Wednesday, June 6, 2012

Site specific Installation: Interventions (often easily removed)


In Rosenthal’s chapter Site-specific Installation: Interventions we are introduced to the many investigations of which installation can explore (these being physicality, functionality, intellectual, and institutional character).  Rosenthal informs us of the use of the listed frameworks and how with their use within the practice of installation served as a stepping stone for the practice to serve as a literal questioning of the surrounding space. The work Within and Beyond the Frame (1973) of Daniel Burren is utilized as an example of the questioning of the then spiritual modalities of modernism. Burren did this by extending the work ,literally curtains flowing into the street, in order to question the identity of the gallery.[1]

This progression of fusing the governed and the public spheres is analyzed via various modernist practitioners. We are of course presented with Duchamp as an academic explanation mark before the point is made.  One line however serves as to give sway to this often too seen reference this being ‘he played behavioral games with the viewers physical movements’. We are after all talking of the negotiation of space and the artists power to influence this beyond the architects original intentions.[2]
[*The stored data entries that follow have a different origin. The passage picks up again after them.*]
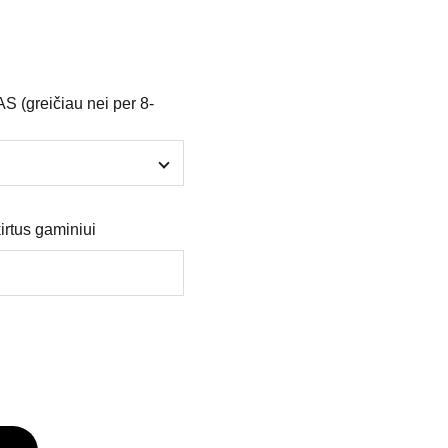
greičiau nei per 8-
irtus gaminiui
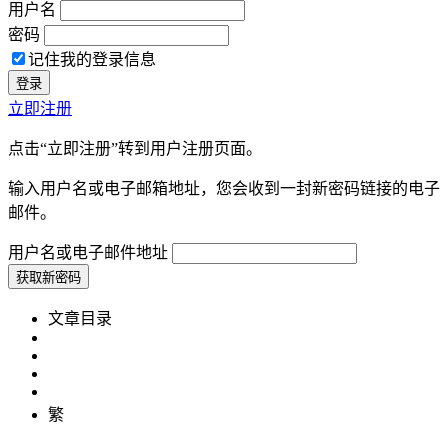
用户名
密码
记住我的登录信息
立即注册
点击“立即注册”转到用户注册页面。
输入用户名或电子邮箱地址，您会收到一封新密码链接的电子
邮件。
用户名或电子邮件地址
文章目录
繁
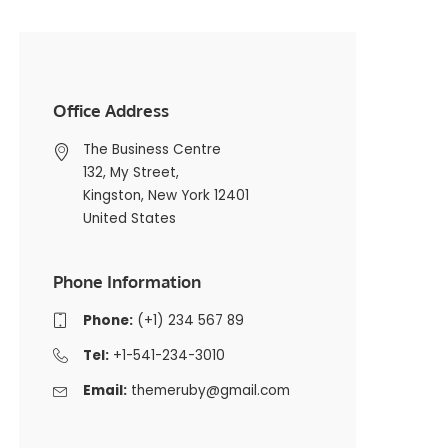
Office Address
The Business Centre
132, My Street,
Kingston, New York 12401
United States
Phone Information
Phone:
(+1) 234 567 89
Tel:
+1-541-234-3010
Email:
themeruby@gmail.com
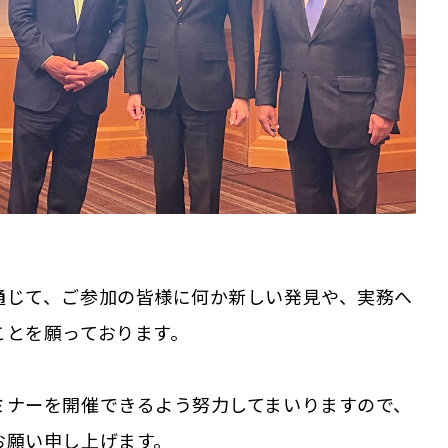
通じて、ご参加の皆様に何か新しい発見や、実務へ
ことを願っております。
ミナーを開催できるよう努力してまいりますので、
お願い申し上げます。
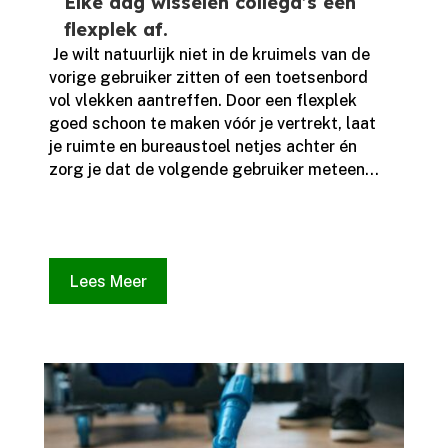
Elke dag wisselen collega’s een
flexplek af.
​ Je wilt natuurlijk niet in de kruimels van de
vorige gebruiker zitten of een toetsenbord
vol vlekken aantreffen.​ Door een flexplek
goed schoon te maken vóór je vertrekt, laat
je ruimte en bureaustoel netjes achter én
zorg je dat de volgende gebruiker meteen...
Lees Meer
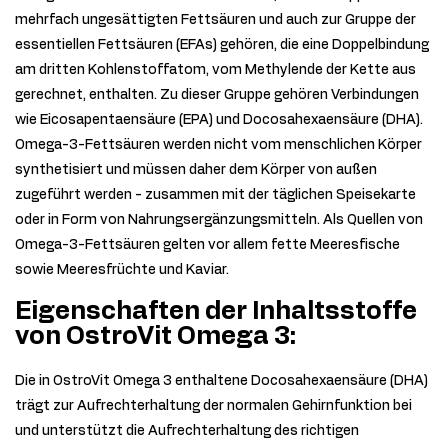
mehrfach ungesättigten Fettsäuren und auch zur Gruppe der
essentiellen Fettsäuren (EFAs) gehören, die eine Doppelbindung
am dritten Kohlenstoffatom, vom Methylende der Kette aus
gerechnet, enthalten. Zu dieser Gruppe gehören Verbindungen
wie Eicosapentaensäure (EPA) und Docosahexaensäure (DHA).
Omega-3-Fettsäuren werden nicht vom menschlichen Körper
synthetisiert und müssen daher dem Körper von außen
zugeführt werden - zusammen mit der täglichen Speisekarte
oder in Form von Nahrungsergänzungsmitteln. Als Quellen von
Omega-3-Fettsäuren gelten vor allem fette Meeresfische
sowie Meeresfrüchte und Kaviar.
Eigenschaften der Inhaltsstoffe
von OstroVit Omega 3:
Die in OstroVit Omega 3 enthaltene Docosahexaensäure (DHA)
trägt zur Aufrechterhaltung der normalen Gehirnfunktion bei
und unterstützt die Aufrechterhaltung des richtigen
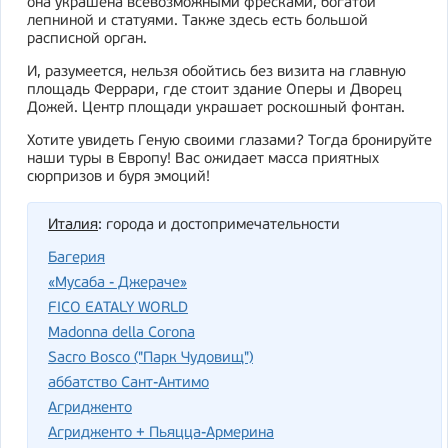
она украшена всевозможными фресками, богатой
лепниной и статуями. Также здесь есть большой
расписной орган.
И, разумеется, нельзя обойтись без визита на главную
площадь Феррари, где стоит здание Оперы и Дворец
Дожей. Центр площади украшает роскошный фонтан.
Хотите увидеть Геную своими глазами? Тогда бронируйте
наши туры в Европу! Вас ожидает масса приятных
сюрпризов и буря эмоций!
Италия
: города и достопримечательности
Багерия
«Мусаба - Джераче»
FICO EATALY WORLD
Madonna della Corona
Sacro Bosco ("Парк Чудовищ")
аббатство Сант-Антимо
Агридженто
Агридженто + Пьяцца-Армерина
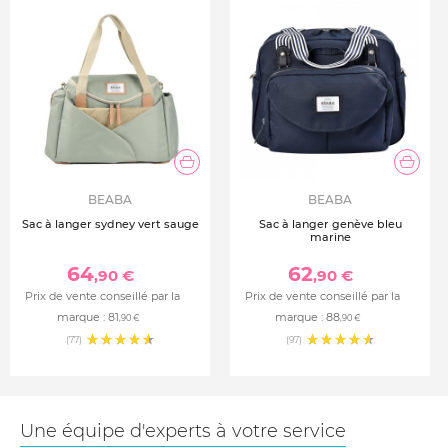
BEABA
BEABA
Sac à langer sydney vert sauge
Sac à langer genève bleu
marine
64
62
,90 €
,90 €
Prix de vente conseillé par la
Prix de vente conseillé par la
marque :
81
marque :
88
,90 €
,90 €
(77)
(97)
Une équipe d'experts à votre service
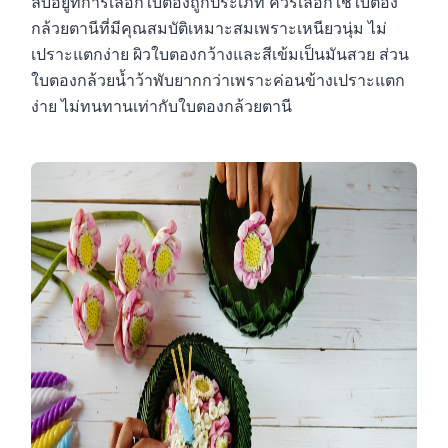
ลับอยู่ที่การเลือกใบตองถูกประเภท ควรเลือกใช้ใบตอง
กล้วยตานีที่มีคุณสมบัติเหมาะสมเพราะเหนียวนุ่ม ไม่
เปราะแตกง่าย ผิวใบตองกว้างและสีเข้มเป็นมันสวย ส่วน
ใบตองกล้วยน้ำว้าพับยากกว่าเพราะค่อนข้างเปราะแตก
ง่าย ไม่ทนทานเท่ากับใบตองกล้วยตานี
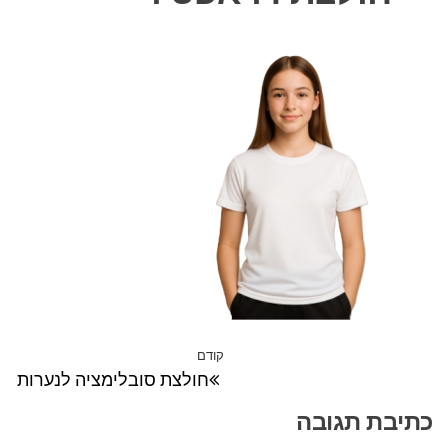
ניווט
קודם
הפוסט
חולצת סובלימציה לנערות
הקודם
כתיבת תגובה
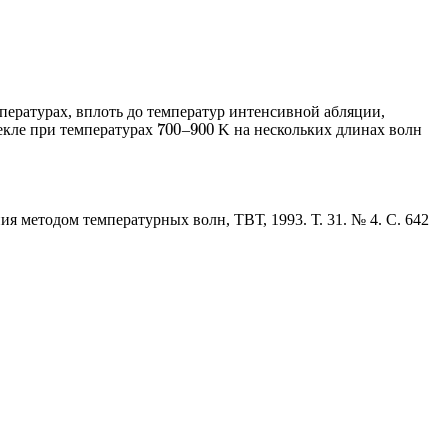
ературах, вплоть до температур интенсивной абляции,
700
900
екле при температурах
–
K на нескольких длинах волн
700
900
я методом температурных волн, ТВТ, 1993. Т. 31. № 4. С. 642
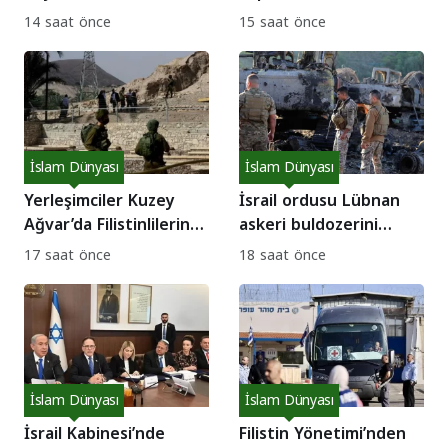
ordusunda bu hafta 3
egemenlik dayatması
14 saat önce
15 saat önce
asker intihar etti!
mı?
İslam Dünyası
İslam Dünyası
Yerleşimciler Kuzey
İsrail ordusu Lübnan
Ağvar’da Filistinlilerin
askeri buldozerini
evlerine saldırdı!
hedef aldı: 1 asker
17 saat önce
18 saat önce
yaralı!
İslam Dünyası
İslam Dünyası
İsrail Kabinesi’nde
Filistin Yönetimi’nden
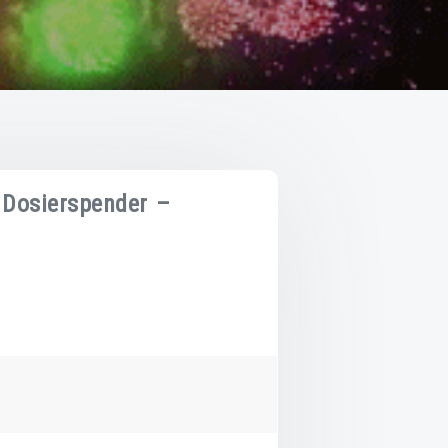
Dosierspender –
nder
der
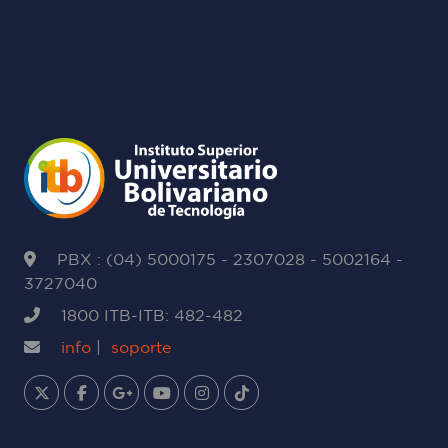
PBX : (04) 5000175 - 2307028 - 5002164 -
3727040
1800 ITB-ITB: 482-482
info
|
soporte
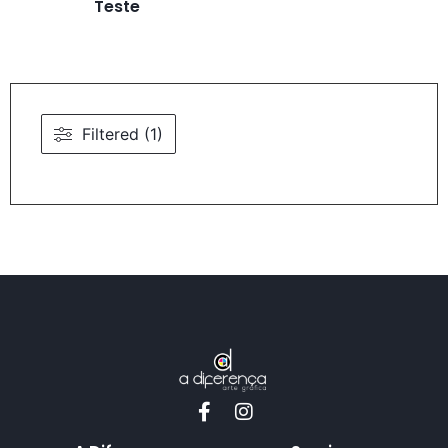
Teste
Filtered (1)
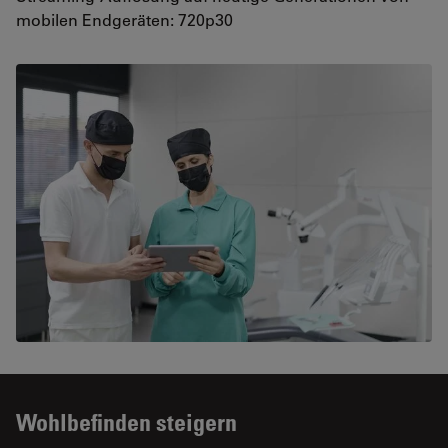
mobilen Endgeräten: 720p30
Wohlbefinden steigern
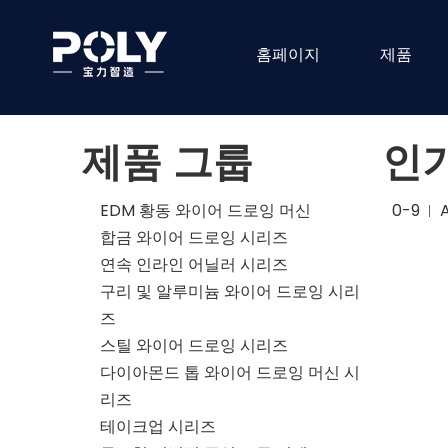
홈페이지
제품
제품 그룹
인
EDM 황동 와이어 드로잉 머신
0-9
합금 와이어 드로잉 시리즈
연속 인라인 어닐러 시리즈
구리 및 알루미늄 와이어 드로잉 시리
즈
스틸 와이어 드로잉 시리즈
다이아몬드 톱 와이어 드로잉 머신 시
리즈
테이크업 시리즈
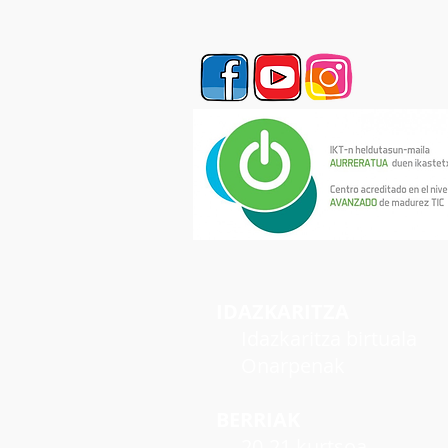
IDAZKARITZA
Idazkaritza birtuala
Onarpenak
BERRIAK
20-21 kurtsoa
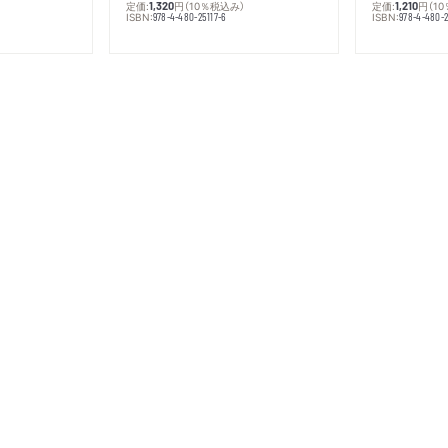
定価:
円
（10％税込み）
定価:
円
（1
1,320
1,210
ISBN:
ISBN:
978-4-480-25117-6
978-4-480-2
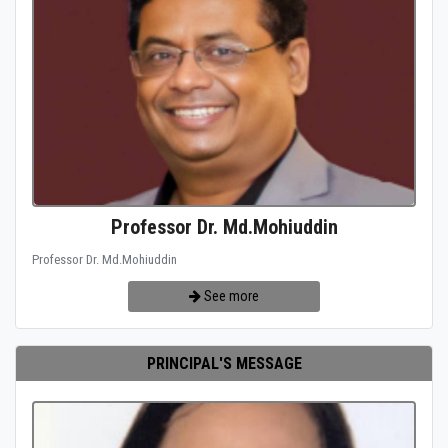
Professor Dr. Md.Mohiuddin
Professor Dr. Md.Mohiuddin
See more
PRINCIPAL'S MESSAGE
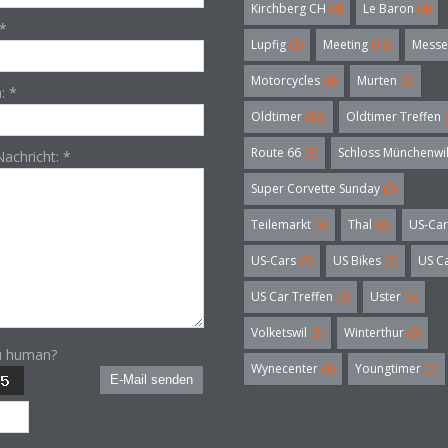
Kirchberg CH
(4)
Le Baron
(4)
*
Lupfig
(3)
Meeting
(18)
Messe
Motorcycles
(4)
Murten
(3)
n:
*
Oldtimer
(32)
Oldtimer Treffen
(
Route 66
(3)
Schloss Münchenwi
Nachricht:
*
Super Corvette Sunday
(5)
Teilemarkt
(4)
Thal
(3)
US-Car
US-Cars
(7)
US Bikes
(5)
US C
US Car Treffen
(6)
Uster
(4)
Volketswil
(3)
Winterthur
(3)
u human?
Wynecenter
(3)
Youngtimer
(5)
E-Mail senden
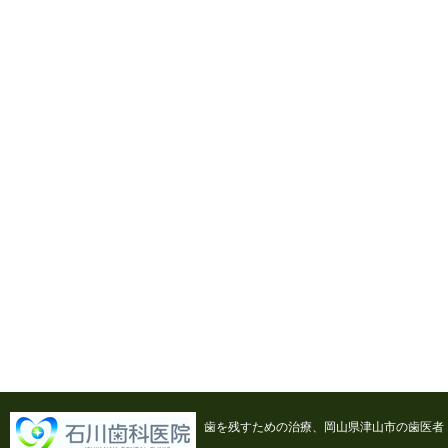
歯を残すための治療、岡山県津山市の歯医者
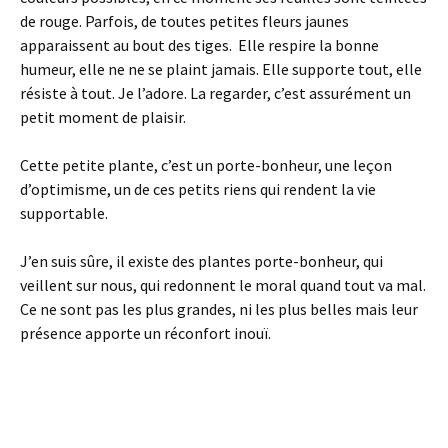
de rouge. Parfois, de toutes petites fleurs jaunes
apparaissent au bout des tiges. Elle respire la bonne
humeur, elle ne ne se plaint jamais. Elle supporte tout, elle
résiste à tout. Je l’adore. La regarder, c’est assurément un
petit moment de plaisir.
Cette petite plante, c’est un porte-bonheur, une leçon
d’optimisme, un de ces petits riens qui rendent la vie
supportable.
J’en suis sûre, il existe des plantes porte-bonheur, qui
veillent sur nous, qui redonnent le moral quand tout va mal.
Ce ne sont pas les plus grandes, ni les plus belles mais leur
présence apporte un réconfort inouï.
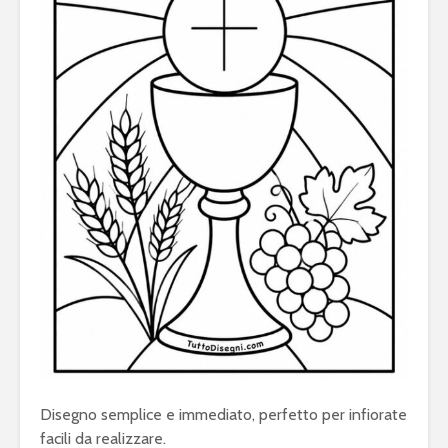
Disegno semplice e immediato, perfetto per infiorate
facili da realizzare.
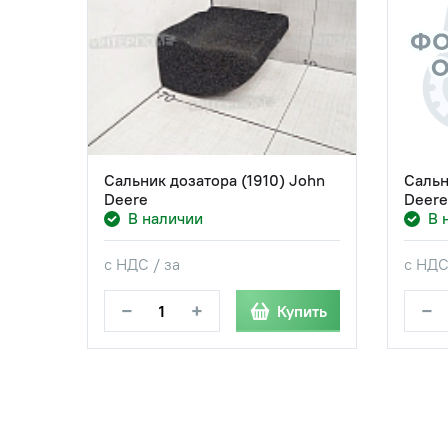
Сальник дозатора (1910) John
Сальн
Deere
Deere
В наличии
В 
с НДС / за
с НДС
−
+
−
Купить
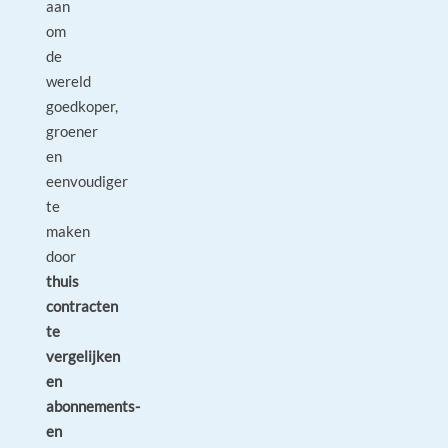
aan
om
de
wereld
goedkoper,
groener
en
eenvoudiger
te
maken
door
thuis
contracten
te
vergelijken
en
abonnements-
en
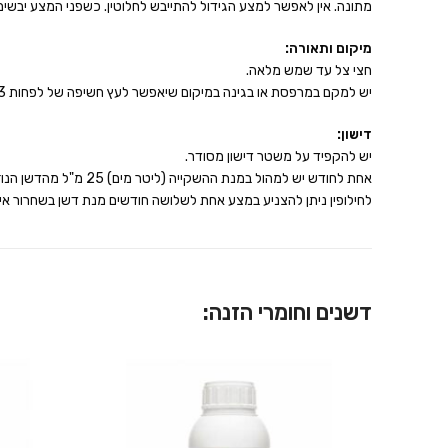
מתונה. אין לאפשר למצע הגידול להתייבש לחלוטין. כשפני המצע יבשים 
מיקום ותאורה:
חצי צל עד שמש מלאה.
יש למקם במרפסת או בגינה במיקום שיאפשר לעץ חשיפה של לפחות 2-3 שעות שמש ישירה.
דישון:
יש להקפיד על משטר דישון מסודר.
אחת לחודש יש למהול במנת ההשקייה (ליטר מים) 25 מ"ל מהדשן הנוזלי
לחילופין ניתן להצניע במצע אחת לשלושה חודשים מנת דשן בשחרור איט
דשנים וחומרי הזנה:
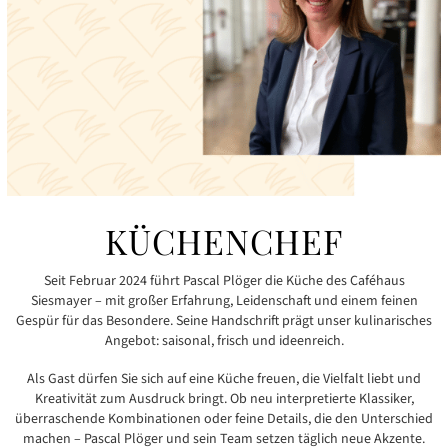
KÜCHENCHEF
Seit Februar 2024 führt Pascal Plöger die Küche des Caféhaus
Siesmayer – mit großer Erfahrung, Leidenschaft und einem feinen
Gespür für das Besondere. Seine Handschrift prägt unser kulinarisches
Angebot: saisonal, frisch und ideenreich.
Als Gast dürfen Sie sich auf eine Küche freuen, die Vielfalt liebt und
Kreativität zum Ausdruck bringt. Ob neu interpretierte Klassiker,
überraschende Kombinationen oder feine Details, die den Unterschied
machen – Pascal Plöger und sein Team setzen täglich neue Akzente.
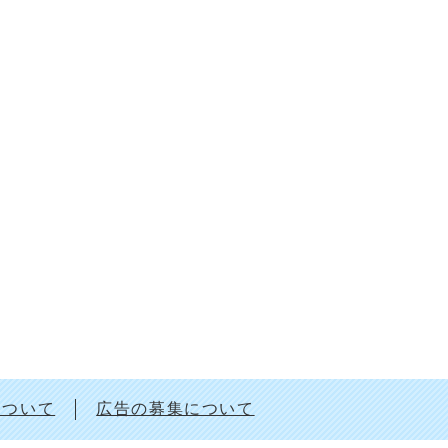
について
広告の募集について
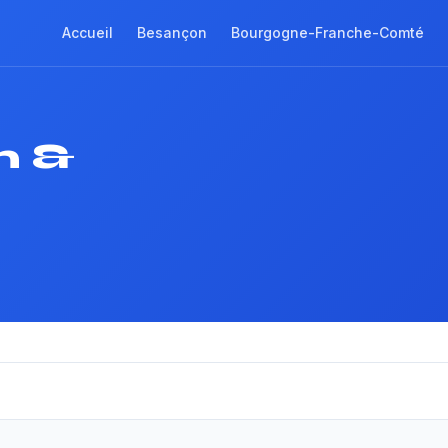
Accueil
Besançon
Bourgogne-Franche-Comté
n &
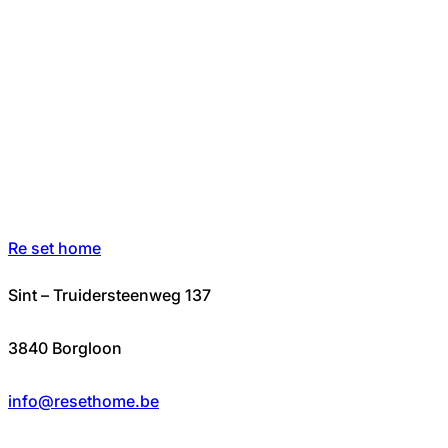
Re set home
Sint – Truidersteenweg 137
3840 Borgloon
info@resethome.be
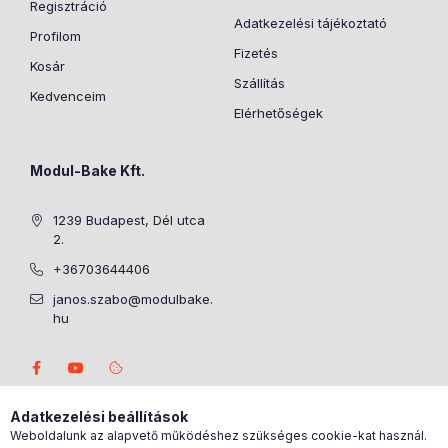
Regisztráció
Adatkezelési tájékoztató
Profilom
Fizetés
Kosár
Szállítás
Kedvenceim
Elérhetőségek
Modul-Bake Kft.
1239 Budapest, Dél utca
2.
+36703644406
janos.szabo@modulbake.
hu
Adatkezelési beállítások
Weboldalunk az alapvető működéshez szükséges cookie-kat használ.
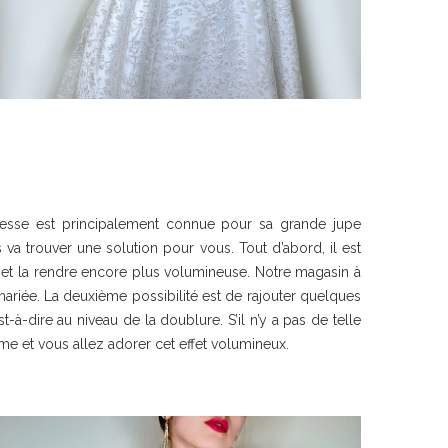
ncesse est principalement connue pour sa grande jupe
a trouver une solution pour vous. Tout d’abord, il est
s et la rendre encore plus volumineuse. Notre magasin à
ariée. La deuxième possibilité est de rajouter quelques
à-dire au niveau de la doublure. S’il n’y a pas de telle
e et vous allez adorer cet effet volumineux.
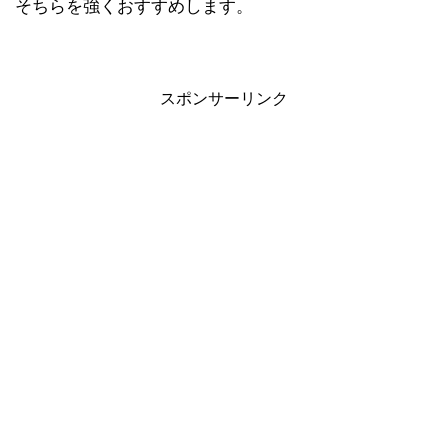
そちらを強くおすすめします。
スポンサーリンク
But to carry on from this sore spot and a perceived laissez-faire use of intellect, we can follow Rosenthal’s trail in search of sit specify into the sixties. Before this occurs how ever we are given a quick insight into the work of Frank Stella who altered the very shapes of his canvas’. This altering of the very canvas (also coincidently not unlike a floor plan of a white cube) is suggested to have helped move the works from the wall and across the space themselves. This trend (or use of material and space) was quickly picked up by movements such as minimalism, conceptual art and land art. It is with this new mode of practice that a mode of practice could now serve as to interject itself on the space and the viewer themselves.[3]

Via the works of Richard Serra and Bruce Nauwman a statement is made as to the very impact that a site filling and site specific could have. I would like to here to refer to a grouping of words that actually caused me to stop reading and served as a point of contention, this being ‘one that could be easily removed’. This sentence when used after the site specify point is one that serves as to go against the very intention of such a term. It in mind falls here to a matter of creating a mode of practice when presented in a gallery is one of attention seeking. I do believe in the concept of site specify but unfortunately its place lives in land art and the usually boil-esque public sculpture.


[1] This is an interesting take as one could see the open curtain and window as a semi voyeuristic invitation to peer through. An intrusion when viewed via the feminist notions at the time would serve to directly impede and cause questioning of identity.  This is further extended in the discussion of the decentralizing of the ‘space’ be this museum or designated gallery space.
[2] This screams for a reference to the Matrix, and god damn it, I am a sucker for that movie. How ever and I know I mentioned it, I believe it to be more along the lines of the MTV music awards Will Farrell re-enactment of the architect. mentioning Duchamp. .
[3] I think it important to here actually point put that by ‘space’ what I believe Rosenthal to be referring to is the institution itself.